[Start of section]
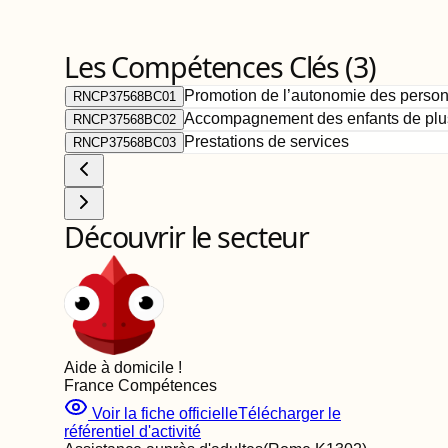
Les Compétences Clés (
3
)
Promotion de l’autonomie des perso
RNCP37568BC01
Accompagnement des enfants de plu
RNCP37568BC02
Prestations de services
RNCP37568BC03
Découvrir le secteur
Aide à domicile
!
France Compétences
Voir la fiche officielle
Télécharger le
référentiel d'activité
[End of section]
▶ _Exercise instructions_: All entries need to be duplicated exactly, apart from the images.

▶ _Result of this task_:
Les Compétences Clés (
3
)
Promotion de l’autonomie des perso
RNCP37568BC01
Accompagnement des enfants de plu
RNCP37568BC02
Prestations de services
RNCP37568BC03
Découvrir le secteur
Aide à domicile
!
France Compétences
Voir la fiche officielle
Télécharger le
référentiel d'activité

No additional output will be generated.